Pharmacy discounts. Most pharmacy contracts provide discounted rates based on average wholesale price or maximum allowable cost, which vary among generics and brands as well as medications purchased via retail or mail-order. To confirm the correct discount was realized, data mining enables auditors to test all prescriptions on a transactional basis. One recent audit revealed nearly $300,000 in lower-than-contracted discounts, and the contract was modified to ensure expected discounts were realized.

Care management. Many HR consultants and benefits brokers claim disease management, case management, wellness and incentives can reduce annual health care costs by 5%. While these programs generally are delivering results, they also need to be audited.

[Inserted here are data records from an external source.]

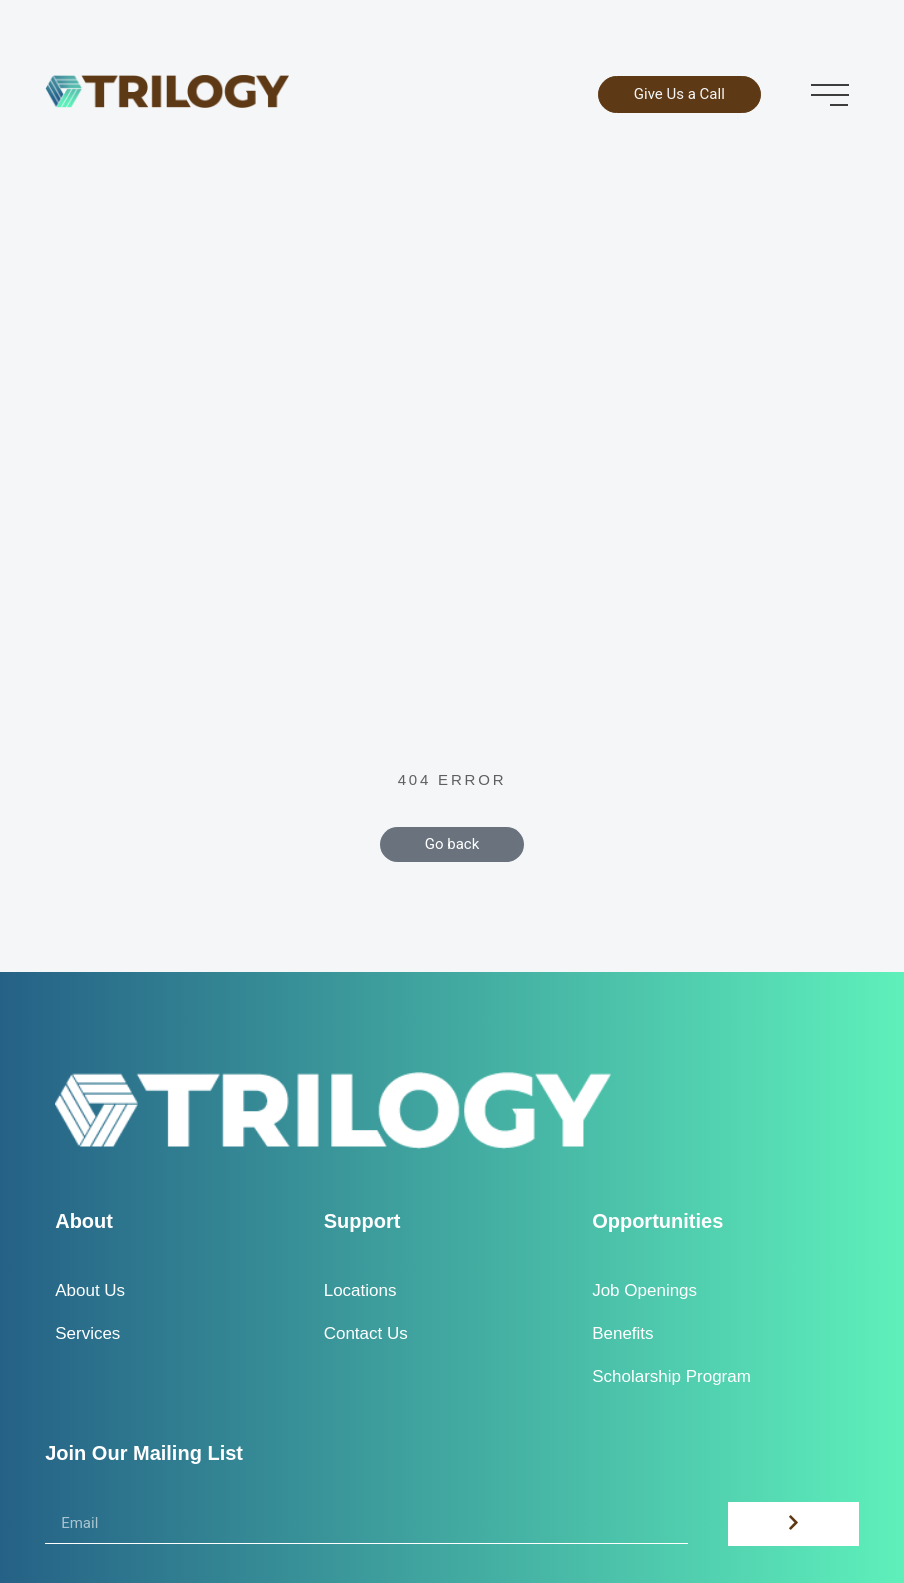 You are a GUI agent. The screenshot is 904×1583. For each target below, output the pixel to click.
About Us (90, 1290)
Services (87, 1333)
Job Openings (644, 1290)
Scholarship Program (671, 1376)
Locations (360, 1290)
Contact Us (366, 1333)
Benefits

One case management audit found $50,000-plus cases were not managed by the case management provider, representing missed financial savings opportunities for the plan. A disease management audit revealed that the majority of Type 2 diabetics were being ignored by the disease management vendor, and the employees in turn were ignoring their health, resulting in many catastrophic claims.

Taking action

In addition to recapturing overpayments and containing future costs, data mining-driven auditing can indicate whether a business process - such as hiring or termination - needs improvement, or whether a specific payer or pharmacy benefit manager contract needs updating.

Given the materiality of health care costs, employers cannot afford to not audit their respective plans every two or three years. The availability of claims data, coupled with Web-based eligibility reconciliation and claims-driven technologies, are becoming increasingly available. With these tools, employers can effectively and efficiently take control of their health care costs and identify and contain costly financial leaks. Through these methods, HR/benefits professionals can become financial heroes to their organizations.

Howard Gerver is the founder and CEO of HR Best Practices, which works with employers to understand and materially control health care costs through data mining. - E.B.N.